Looking Forward – Week 20
The referee team’s game responsibilities are not completed until all match reports and associated paperwork are submitted. Accuracy of reports is vital. Leagues use match reports for justifying player suspensions and often for recording yellow cards for potential suspension due to accumulation. As a result, accuracy can play a critical role in player discipline. Prior to submitting any report, the entire officiating team (referee, both ARs and fourth official) must review the report and ensure that the player names, player numbers and reasons for any misconduct are correct. Report submission is a responsibility of all officials assigned a match.
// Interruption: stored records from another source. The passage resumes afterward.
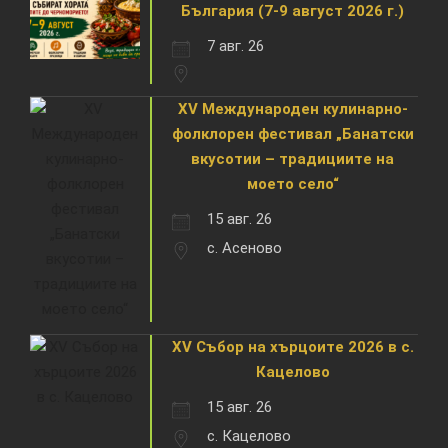
България (7-9 август 2026 г.)
7 авг. 26
XV Международен кулинарно-
фолклорен фестивал „Банатски
вкусотии – традициите на
моето село“
15 авг. 26
с. Асеново
XV Събор на хърцоите 2026 в с.
Кацелово
15 авг. 26
с. Кацелово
In order to facilitate accurate reporting, consider the following:

  • Each match official should record all cautions and red cards issued during the game. Referees must record the information prior to restarting the game and the Laws of the Game require a ceremonial restart (whistle) after issuing a card. ARs and fourth officials should record information as soon as possible after the card’s issuance. (Note: It is important to prevent all officials writing concurrently which would result in potentially not being able to see any further action on the field.) If an AR or fourth official is uncertain as to who has been issued misconduct, ask the referee at the next reasonable opportunity when the referee is in your area.
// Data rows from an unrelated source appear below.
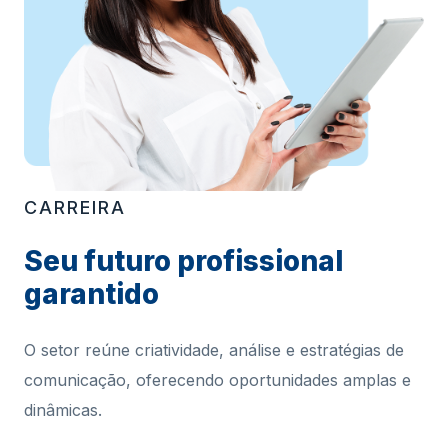
CARREIRA
Seu futuro profissional
garantido
O setor reúne criatividade, análise e estratégias de
comunicação, oferecendo oportunidades amplas e
dinâmicas.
  • Compare notes at halftime. As part of your halftime discussions, review the details of any misconduct.
  • After the game, prior to completing the match reports, compare notes again. Review player numbers, names, times and reasons for misconduct.
  • All members of the officiating team visually read the match report and literally or figuratively (depending upon the league requirements) “sign-off” on the contents of the report.

Remember, prevention is better than cure as it relates to report writing and submitting reports which become “official” documents.